The first real conversation I had with the partner who eventually hired me was not an interview. It was 10 minutes at a conference party talking about what we were excited about in healthcare.
When he left, he handed me a card that said a16z. Six months later, that conversation turned into my first job in the industry.
At the same conference, I went to a CEO’s Q&A on the last day. Five of us were in the room.
His company was around a $200M market cap, up against a multibillion dollar competitor. We stayed in touch simply because we liked talking to each other.
Years later, his company had a big acquisition. When he started his next one, he called the people he had kept close when things were hard. That became one of my most successful investments. I still learn from him today.
My first year at HBS, I made myself a simple rule: every week, talk to one person who is already doing the job you want, and ask them how they make decisions, not just how they got there.
If I am honest, in my early years I was probably known more for ambition than insight. The shift happened when I started focusing on being useful instead of being impressive.
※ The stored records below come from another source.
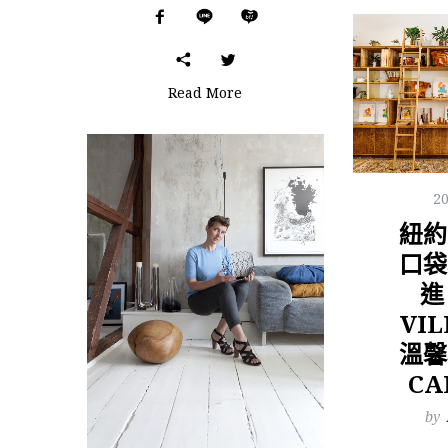
Read More
2
紐約
口袋
進
VIL
溫馨
CA
by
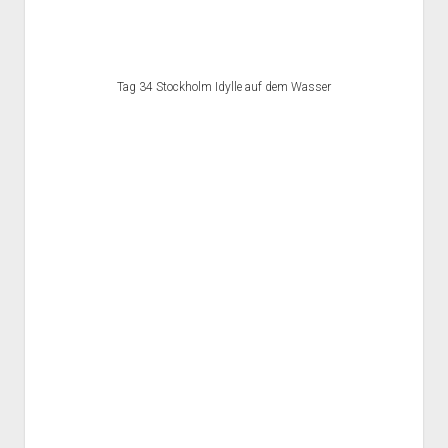
Tag 34 Stockholm Idylle auf dem Wasser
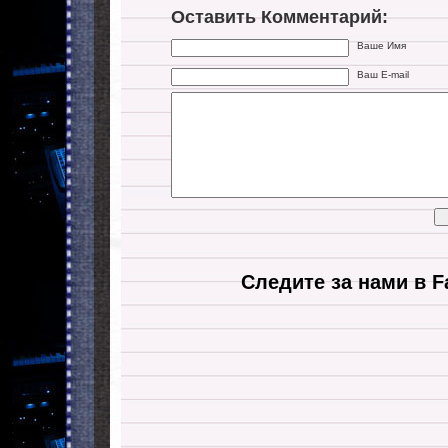
Оставить Комментарий:
Ваше Имя
Ваш E-mail
Следите за нами в F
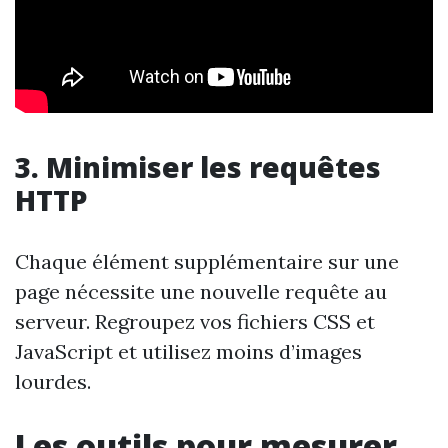
3. Minimiser les requêtes
HTTP
Chaque élément supplémentaire sur une
page nécessite une nouvelle requête au
serveur. Regroupez vos fichiers CSS et
JavaScript et utilisez moins d’images
lourdes.
Les outils pour mesurer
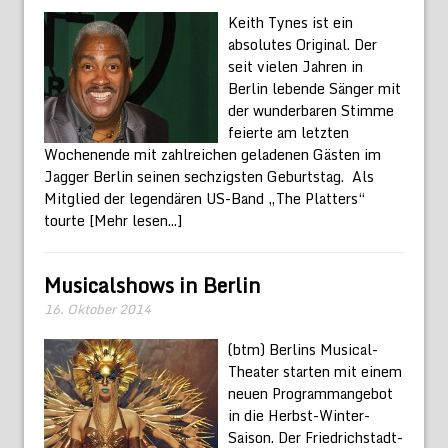
Keith Tynes ist ein
absolutes Original. Der
seit vielen Jahren in
Berlin lebende Sänger mit
der wunderbaren Stimme
feierte am letzten
Wochenende mit zahlreichen geladenen Gästen im
Jagger Berlin seinen sechzigsten Geburtstag. Als
Mitglied der legendären US-Band „The Platters“
tourte
[Mehr lesen...]
Musicalshows in Berlin
16. Oktober 2014
(btm) Berlins Musical-
Theater starten mit einem
neuen Programmangebot
in die Herbst-Winter-
Saison. Der Friedrichstadt-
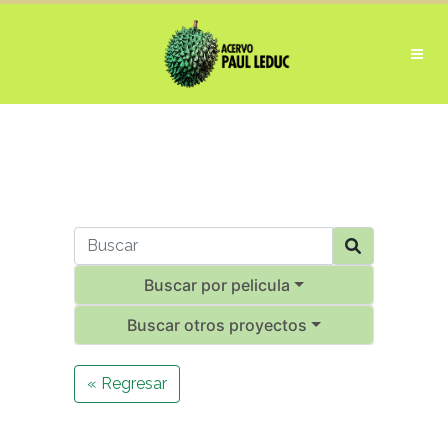
Buscar por pelicula
Buscar otros proyectos
« Regresar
A few habits that worked for me early on:
↳ Keep a short list of people you respect and follow their work ↳ Send one thoughtful note a year with no ask attached, holidays and New Year make this easy ↳ Be known for insight before you are known for ambition ↳ Treat every conversation like it might matter in five years, not five days
Careers and relationships compound quietly, then suddenly.
Who is someone you stayed in touch with when there was nothing obvious to gain, and what happened years later?